Exploring Nexus of Social Media Algorithms, Content Creators, and Gender Bias: A Systematic Literature Review

  • Shijun Lou Faculty of Modern Languages and Communication University Putra Malaysia
  • Nor Azura Adzharuddin Faculty of Modern Languages and Communication University Putra Malaysia http://orcid.org/0000-0002-4924-1054
  • Sharifah Sofiah Syed Zainudin Faculty of Modern Languages and Communication University Putra Malaysia
  • Siti Zobidah Omar Faculty of Social Sciences and Liberal Arts, UCSI University, Malaysia

Abstract

Drawing on the PRISMA framework, this study systematically investigates the dynamics between social media algorithms, content creators, and gender bias. An analysis of 18 quantitative and mixed-method studies from the Web of Science and Scopus databases, spanning 2019 to 2023, uncovers three main research trajectories: algorithms' influence on gender bias, their role in shaping content, and the interactions between algorithms, gender bias, and content creators. The review synthesizes diverse theoretical approaches and models, offering comprehensive insights into the complex nexus of algorithms, gender bias, and content creators.
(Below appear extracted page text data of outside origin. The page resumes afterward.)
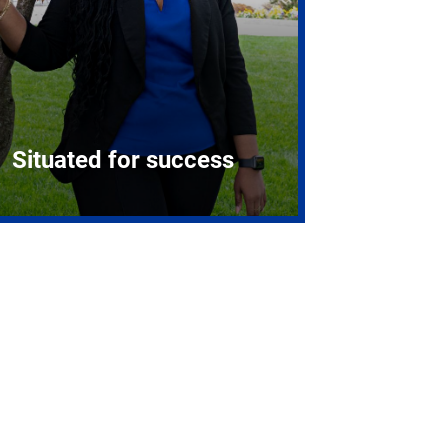
Situated for success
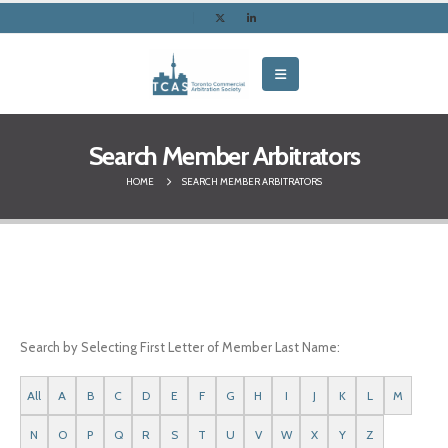
Search Member Arbitrators
HOME
SEARCH MEMBER ARBITRATORS
Search by Selecting First Letter of Member Last Name:
All
A
B
C
D
E
F
G
H
I
J
K
L
M
N
O
P
Q
R
S
T
U
V
W
X
Y
Z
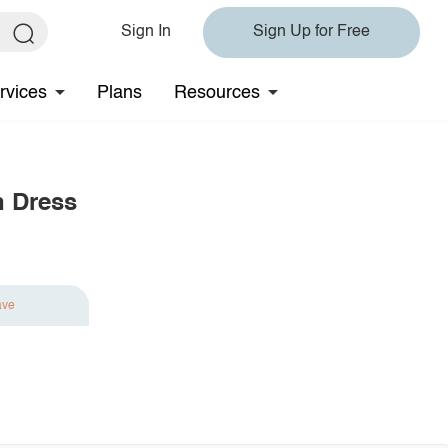
Sign In
Sign Up for Free
rvices
Plans
Resources
n Dress
ave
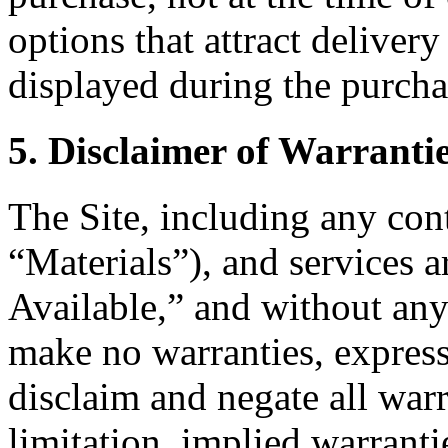
options that attract delivery
displayed during the purcha
5. Disclaimer of Warranti
The Site, including any cont
“Materials”), and services 
Available,” and without any
make no warranties, express
disclaim and negate all warr
limitation, implied warranti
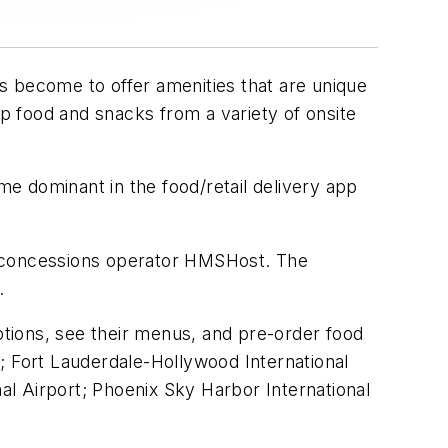
has become to offer amenities that are unique
up food and snacks from a variety of onsite
e dominant in the food/retail delivery app
e concessions operator HMSHost. The
.
options, see their menus, and pre-order food
rt; Fort Lauderdale-Hollywood International
nal Airport; Phoenix Sky Harbor International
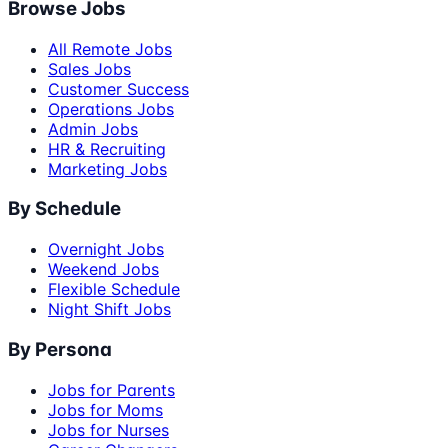
Browse Jobs
All Remote Jobs
Sales Jobs
Customer Success
Operations Jobs
Admin Jobs
HR & Recruiting
Marketing Jobs
By Schedule
Overnight Jobs
Weekend Jobs
Flexible Schedule
Night Shift Jobs
By Persona
Jobs for Parents
Jobs for Moms
Jobs for Nurses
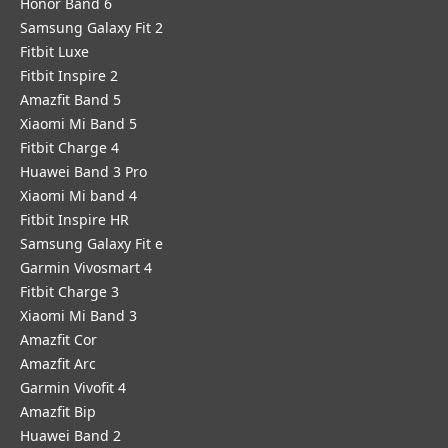
Honor Band 6
Samsung Galaxy Fit 2
Fitbit Luxe
Fitbit Inspire 2
Amazfit Band 5
Xiaomi Mi Band 5
Fitbit Charge 4
Huawei Band 3 Pro
Xiaomi Mi band 4
Fitbit Inspire HR
Samsung Galaxy Fit e
Garmin Vivosmart 4
Fitbit Charge 3
Xiaomi Mi Band 3
Amazfit Cor
Amazfit Arc
Garmin Vivofit 4
Amazfit Bip
Huawei Band 2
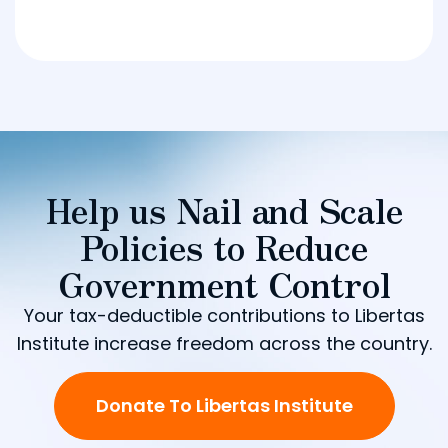
Help us Nail and Scale
Policies to Reduce
Government Control
Your tax-deductible contributions to Libertas
Institute increase freedom across the country.
Donate To Libertas Institute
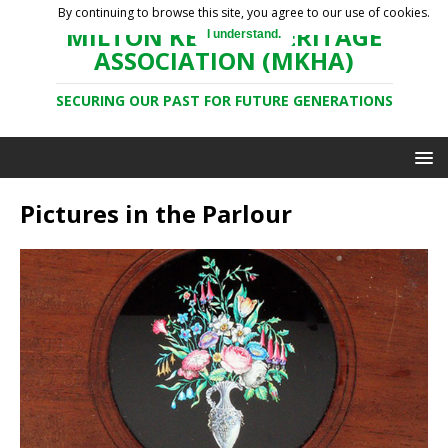
By continuing to browse this site, you agree to our use of cookies.
MILTON KEYNES HERITAGE
I understand.
ASSOCIATION (MKHA)
SECURING OUR PAST FOR FUTURE GENERATIONS
Pictures in the Parlour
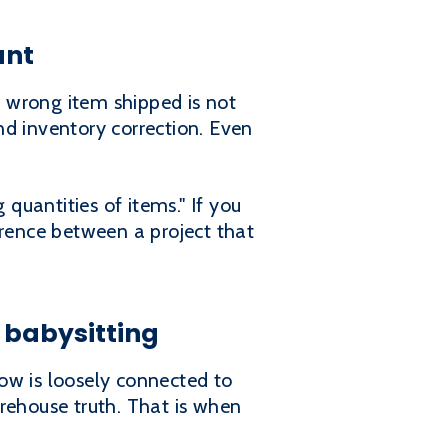
unt
A wrong item shipped is not
and inventory correction. Even
uantities of items." If you
ference between a project that
 babysitting
low is loosely connected to
ehouse truth. That is when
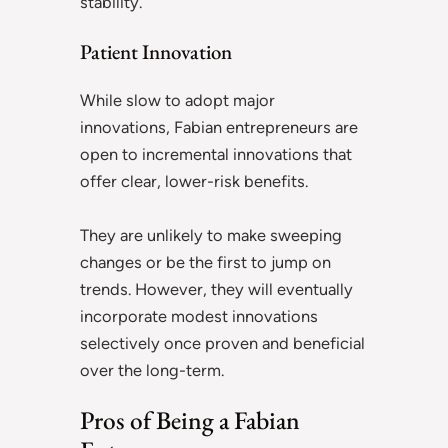
stability.
Patient Innovation
While slow to adopt major
innovations, Fabian entrepreneurs are
open to incremental innovations that
offer clear, lower-risk benefits.
They are unlikely to make sweeping
changes or be the first to jump on
trends. However, they will eventually
incorporate modest innovations
selectively once proven and beneficial
over the long-term.
Pros of Being a Fabian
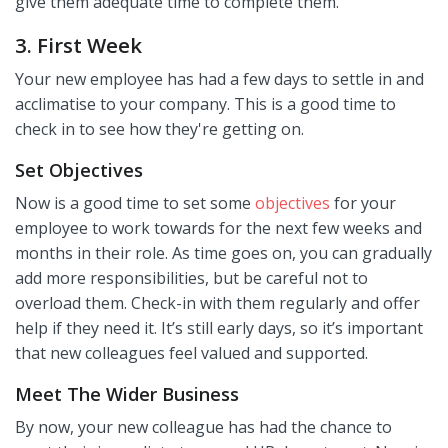
give them adequate time to complete them.
3. First Week
Your new employee has had a few days to settle in and
acclimatise to your company. This is a good time to
check in to see how they're getting on.
Set Objectives
Now is a good time to set some
objectives
for your
employee to work towards for the next few weeks and
months in their role. As time goes on, you can gradually
add more responsibilities, but be careful not to
overload them. Check-in with them regularly and offer
help if they need it. It’s still early days, so it’s important
that new colleagues feel valued and supported.
Meet The Wider Business
By now, your new colleague has had the chance to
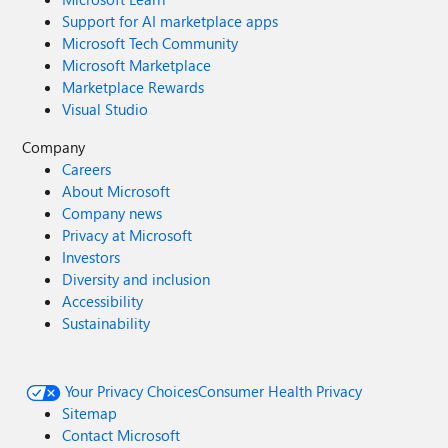
Support for AI marketplace apps
Microsoft Tech Community
Microsoft Marketplace
Marketplace Rewards
Visual Studio
Company
Careers
About Microsoft
Company news
Privacy at Microsoft
Investors
Diversity and inclusion
Accessibility
Sustainability
Your Privacy Choices
Consumer Health Privacy
Sitemap
Contact Microsoft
The application of varied research methodologies, including experiments, surveys, and content analyses, facilitates a thorough examination of algorithmic impacts. The chosen studies, focusing on different social media platforms and algorithmic features, reflect the varied interests of researchers. The findings reveal that algorithms perpetuate gender stereotypes by processing and learning content imbued with gender biases and further marginalizing gender minorities, reinforcing binary gender norms. The algorithmic curation of popular content also introduces inequities among content creators. Highlighting the need for equitable and inclusive digital environments, this review advocates for ethical content creation and algorithmic practices to mitigate gender bias and foster equality on social media platforms.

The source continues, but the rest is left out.